* [Action item]: For the records below, say how many lines contain the string "Freund". Give no other text.

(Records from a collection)
★ ★ ★
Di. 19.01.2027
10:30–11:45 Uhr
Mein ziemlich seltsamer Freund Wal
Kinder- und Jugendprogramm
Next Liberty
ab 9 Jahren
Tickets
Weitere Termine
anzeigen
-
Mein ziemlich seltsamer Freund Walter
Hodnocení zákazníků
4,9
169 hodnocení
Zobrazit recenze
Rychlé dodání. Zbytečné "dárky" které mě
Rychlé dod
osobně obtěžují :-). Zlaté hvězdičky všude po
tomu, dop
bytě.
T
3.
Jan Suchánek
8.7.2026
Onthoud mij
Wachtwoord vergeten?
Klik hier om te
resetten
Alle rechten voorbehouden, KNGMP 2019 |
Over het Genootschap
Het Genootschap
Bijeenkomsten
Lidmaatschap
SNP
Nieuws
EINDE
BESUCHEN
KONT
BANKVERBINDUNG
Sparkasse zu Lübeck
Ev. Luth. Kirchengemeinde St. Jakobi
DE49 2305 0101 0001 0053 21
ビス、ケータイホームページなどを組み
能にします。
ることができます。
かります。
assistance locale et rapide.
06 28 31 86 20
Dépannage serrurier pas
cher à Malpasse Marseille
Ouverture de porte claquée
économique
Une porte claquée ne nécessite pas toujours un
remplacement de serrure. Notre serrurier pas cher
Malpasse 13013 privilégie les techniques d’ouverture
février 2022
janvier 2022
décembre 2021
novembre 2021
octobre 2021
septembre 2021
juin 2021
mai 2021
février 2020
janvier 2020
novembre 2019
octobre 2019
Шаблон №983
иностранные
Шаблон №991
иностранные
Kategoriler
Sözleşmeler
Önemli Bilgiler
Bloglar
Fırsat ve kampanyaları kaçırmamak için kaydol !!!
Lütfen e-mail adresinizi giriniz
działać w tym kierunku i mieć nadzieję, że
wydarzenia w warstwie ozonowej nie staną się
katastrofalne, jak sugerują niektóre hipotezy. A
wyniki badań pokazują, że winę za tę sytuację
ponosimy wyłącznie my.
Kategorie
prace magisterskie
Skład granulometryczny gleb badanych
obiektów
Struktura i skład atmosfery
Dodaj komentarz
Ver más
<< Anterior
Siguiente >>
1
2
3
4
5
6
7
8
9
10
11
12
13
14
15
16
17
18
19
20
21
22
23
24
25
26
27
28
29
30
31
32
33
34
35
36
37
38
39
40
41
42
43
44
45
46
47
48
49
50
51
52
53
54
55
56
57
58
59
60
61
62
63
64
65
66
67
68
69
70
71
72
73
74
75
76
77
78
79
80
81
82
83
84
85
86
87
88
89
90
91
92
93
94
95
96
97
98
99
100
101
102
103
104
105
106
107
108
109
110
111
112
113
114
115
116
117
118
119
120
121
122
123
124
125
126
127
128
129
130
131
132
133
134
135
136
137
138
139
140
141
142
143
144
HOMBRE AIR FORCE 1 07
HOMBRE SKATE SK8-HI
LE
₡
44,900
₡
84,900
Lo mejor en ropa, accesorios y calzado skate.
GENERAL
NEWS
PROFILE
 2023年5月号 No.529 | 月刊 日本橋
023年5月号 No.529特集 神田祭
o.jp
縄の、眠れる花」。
★ ★ ★
* [Solution to the problem]: 2